By Paul Edwards

There are some moments in life which are so intense, so crammed with experiences, that it takes a little time before they can be fully comprehended. Only when one reflects can one make order out of the chaos, however glorious that chaos might have been. Around a week ago, sitting in a hotel room in Scarborough, I wrote this:

A cricket ground without people is nothing more than concrete and metal, wood and glass, plastic and turf. You might admire the architecture or the construction but the soul of the place will elude you if you are not stirred by what has happened there.
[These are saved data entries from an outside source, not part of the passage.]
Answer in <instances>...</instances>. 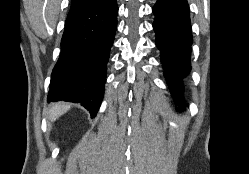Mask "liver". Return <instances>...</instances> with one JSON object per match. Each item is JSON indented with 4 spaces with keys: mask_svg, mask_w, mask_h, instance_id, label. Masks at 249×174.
I'll list each match as a JSON object with an SVG mask.
<instances>
[{
    "mask_svg": "<svg viewBox=\"0 0 249 174\" xmlns=\"http://www.w3.org/2000/svg\"><path fill=\"white\" fill-rule=\"evenodd\" d=\"M70 109V104L56 103L49 110V119L55 121Z\"/></svg>",
    "mask_w": 249,
    "mask_h": 174,
    "instance_id": "1",
    "label": "liver"
}]
</instances>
I do not claim the slightest prescience. Nevertheless, over the last hour of the Headingley Test yesterday afternoon – Jack Leach batted for exactly sixty minutes, by the way – I saw people stirred to heights of emotion I had never thought to witness on a cricket ground. There were experienced journalists with their hands on their heads in astonishment; there was Nathan Lyon on the ground in despair; and there was the Western Terrace, a riot of movement and joy such as it has never managed before, even during a T20 Roses match. And all this on a great old ground which was wearing new clothes and winking at history as if to remind us all that an Ashes Test at Headingley is almost always something very special.

Even those who had watched the game in 1981 admitted this was something different. There were only about 5,000 spectators in the ground when Ian Botham and Bob Willis turned that match around and their transformation took something like a day to achieve. Ben Stokes managed it in the final hour of a 330-minute innings in front of a near-as-dammit full house which cheered every single and savoured each of Jack Leach’s blocks. Commentators who had watched every ball of the 2005 Ashes series agreed that this atmosphere was unlike any they had known. Again I returned to my piece about Headingley a week ago and wondered what benevolent spirit might have been guiding my thoughts.